However, the Steam Deck is a device with severe "Resource Constraints," entirely different from a desktop environment. The absolute specs of the CPU or RAM aren't the issue. The real enemies are battery life and thermal throttling. Defending a steady 720p at 60 frames per second on limited battery power without a charging cable is a mission you can never achieve by "vibe coding" and leaning on the engine's abstractions.

3. Coroutines: The Single-Threaded Tragedy Devouring Batteries

Take Unity’s Coroutines, which developers habitually spam, as an example. This syntax, which masquerades as asynchronous logic, is actually pseudo-asynchronous—it runs by dragging the Main Thread by the collar. If you cram game logic, rendering preparation, and network packet processing all into a single main thread, a bottleneck is inevitable.

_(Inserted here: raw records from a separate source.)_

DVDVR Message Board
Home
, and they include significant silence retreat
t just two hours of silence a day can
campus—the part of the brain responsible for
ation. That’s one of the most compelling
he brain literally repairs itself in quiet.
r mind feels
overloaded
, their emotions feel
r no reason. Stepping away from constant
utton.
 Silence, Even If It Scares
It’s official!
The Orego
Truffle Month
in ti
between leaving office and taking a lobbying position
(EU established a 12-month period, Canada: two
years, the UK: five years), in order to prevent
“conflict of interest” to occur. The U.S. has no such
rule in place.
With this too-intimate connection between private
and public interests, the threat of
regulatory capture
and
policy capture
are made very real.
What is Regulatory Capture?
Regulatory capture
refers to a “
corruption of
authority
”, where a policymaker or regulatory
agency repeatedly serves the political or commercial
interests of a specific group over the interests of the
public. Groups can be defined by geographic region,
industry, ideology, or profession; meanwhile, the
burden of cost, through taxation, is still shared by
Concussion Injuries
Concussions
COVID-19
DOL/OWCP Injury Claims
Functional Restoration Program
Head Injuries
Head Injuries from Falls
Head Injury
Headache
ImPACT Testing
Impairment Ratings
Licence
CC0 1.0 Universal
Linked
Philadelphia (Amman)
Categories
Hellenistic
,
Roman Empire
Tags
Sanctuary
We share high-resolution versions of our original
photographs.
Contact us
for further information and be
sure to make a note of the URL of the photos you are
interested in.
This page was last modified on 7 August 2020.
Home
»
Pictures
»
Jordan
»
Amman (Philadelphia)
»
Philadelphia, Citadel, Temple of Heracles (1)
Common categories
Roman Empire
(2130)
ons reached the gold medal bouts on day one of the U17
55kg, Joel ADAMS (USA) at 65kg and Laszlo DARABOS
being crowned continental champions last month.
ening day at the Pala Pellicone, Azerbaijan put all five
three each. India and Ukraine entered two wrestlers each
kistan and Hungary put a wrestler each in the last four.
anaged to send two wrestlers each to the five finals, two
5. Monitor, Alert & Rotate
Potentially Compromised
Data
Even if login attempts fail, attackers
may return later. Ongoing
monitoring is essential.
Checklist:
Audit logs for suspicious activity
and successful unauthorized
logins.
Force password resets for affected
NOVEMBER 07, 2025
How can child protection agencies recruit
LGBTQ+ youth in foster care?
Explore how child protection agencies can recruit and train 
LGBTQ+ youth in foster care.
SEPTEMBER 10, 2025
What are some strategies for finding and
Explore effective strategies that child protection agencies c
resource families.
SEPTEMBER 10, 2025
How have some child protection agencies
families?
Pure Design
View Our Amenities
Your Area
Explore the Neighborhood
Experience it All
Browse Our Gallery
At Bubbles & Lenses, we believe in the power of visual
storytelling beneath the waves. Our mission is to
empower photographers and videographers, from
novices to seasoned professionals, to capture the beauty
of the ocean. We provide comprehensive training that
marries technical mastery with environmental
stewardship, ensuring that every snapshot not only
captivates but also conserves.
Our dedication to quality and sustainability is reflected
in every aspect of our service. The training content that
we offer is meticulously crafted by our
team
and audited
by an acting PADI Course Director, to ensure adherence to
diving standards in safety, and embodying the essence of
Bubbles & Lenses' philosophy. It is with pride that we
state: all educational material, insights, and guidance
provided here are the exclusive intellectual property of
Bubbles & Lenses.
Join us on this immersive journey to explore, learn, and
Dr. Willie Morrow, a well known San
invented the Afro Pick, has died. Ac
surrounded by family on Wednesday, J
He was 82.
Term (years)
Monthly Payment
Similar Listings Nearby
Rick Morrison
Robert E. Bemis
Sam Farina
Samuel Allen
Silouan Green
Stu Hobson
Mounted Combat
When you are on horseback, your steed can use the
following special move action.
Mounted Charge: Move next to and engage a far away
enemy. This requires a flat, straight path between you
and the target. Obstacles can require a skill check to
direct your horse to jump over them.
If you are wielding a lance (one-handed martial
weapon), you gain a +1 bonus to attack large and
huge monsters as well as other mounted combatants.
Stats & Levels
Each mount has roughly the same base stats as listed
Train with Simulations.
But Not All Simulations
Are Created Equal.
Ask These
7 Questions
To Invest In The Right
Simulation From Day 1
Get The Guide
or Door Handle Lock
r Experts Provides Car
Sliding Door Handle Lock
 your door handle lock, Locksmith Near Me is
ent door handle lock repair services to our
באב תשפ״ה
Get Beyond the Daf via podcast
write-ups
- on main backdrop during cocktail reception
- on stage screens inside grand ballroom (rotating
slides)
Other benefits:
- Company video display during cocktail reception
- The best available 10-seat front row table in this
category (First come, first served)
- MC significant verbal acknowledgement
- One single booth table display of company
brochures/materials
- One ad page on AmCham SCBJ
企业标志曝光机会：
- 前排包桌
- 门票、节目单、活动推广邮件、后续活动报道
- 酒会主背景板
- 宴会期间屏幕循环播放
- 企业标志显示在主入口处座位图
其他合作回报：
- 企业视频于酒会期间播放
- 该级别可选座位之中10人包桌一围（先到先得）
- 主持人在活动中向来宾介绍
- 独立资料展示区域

On the Steam Deck’s multi-core APU, if the main thread is overworked at 100%, the remaining cores are left spinning idly, waiting for tasks. This inefficient utilization spike causes the Steam Deck’s cooling fans to roar like jet engines and melts the battery at an absurd rate. Frame drops are just a bonus.

4. Ultimately, the Battle is Decided by 'First Principles'

We live in an era where modern PCs boast dozens of gigabytes of RAM, and even VRAM is overflowing. There is no need to perform insane bit-masking and pointer acrobatics to cram a world into a 40KB ROM cartridge like the developers of Super Mario Bros. 1.

But just because resources are abundant doesn't mean we should tolerate structural waste. Doing less computation, using less battery, and pushing out higher frame rates on the exact same hardware—we easily call this "optimization," but from an architect's perspective, this is not mere tuning; it is a Fundamental.

If Python or C# are flashy "skills" that solve problems quickly, then C, Rust, and a deep understanding of memory architecture are the "fundamentals" that will never collapse under any environment. Why do I deliberately step outside the comfortable object-oriented bounds of Unity and descend to the bare metal via FFI? To follow the First Principles of the "invisible giants" who truly ruled the system from behind the flashy presentations.